Solestial announced In-orbit demonstration planned for 2024 with German DCubed.space. Following product launch next year, 1kW solar array product due in 2025 and 10kW version in 2026.

Solestial believes the new space revolution will require 3–4 orders of magnitude more space solar capacity to make it possible. Nextbigfuture believes the growth of space based solar power is to make many megawatts of solar power in space and beam to other orbiting satellites and addressing other niche high value markets on earth or in space.

In Nov 2023 DCUBED, the German NewSpace hardware manufacturer, and Solestial, the U.S. solar energy company for space, announced a new solar array product designed to make space more affordable. The new product, a scaled demonstration of which will be on show at this week’s SpaceTechExpo trade show in Bremen, will marry the specialist technologies of both companies, using DCUBED’s in-space manufactured back structure and Solestial’s thin and flexible silicon solar blanket. The back structure element, essentially the support structure for the solar array, will be built in-space when deployed.
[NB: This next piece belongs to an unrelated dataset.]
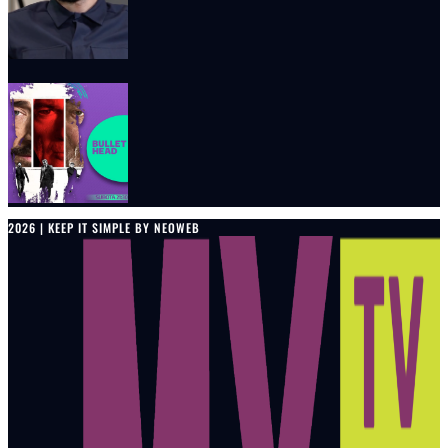
2026 | KEEP IT SIMPLE BY NEOWEB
Given the high-power consumption of smaller satellites that are now forming the vast bulk of communication constellations, the new deployable smallsat solar array will make an invaluable contribution to reducing mission costs, by reducing both material costs and mass. The companies estimate that those savings could be as much as ten times—one order of magnitude—cheaper than existing solutions.

Virtus Solis was founded in 2018 in the USA. They say they have designed the world’s first spacebased solar power energy generation system able to
directly compete with all forms of energy.

The process and details are:
1. Solar power gathered in space by small satellites with high efficiency solar panels. Each 1.65 m satellite delivers 1 kW of power to ground.
2. Satellites are grouped into massive arrays, 100,000 satellites for 100MW, allowing for a highly scalable energy platform up to multi-GW level.
3. Satellites are in sunlight all of the time with long dwell time over the northern/southern hemisphere due to orbital characteristics. Using
highly elliptical Molniya orbit constellation.
4. Solar energy is converted to 10 GHz microwaves to beam energy to ground – rectennas gather microwave energy and convert to electricity.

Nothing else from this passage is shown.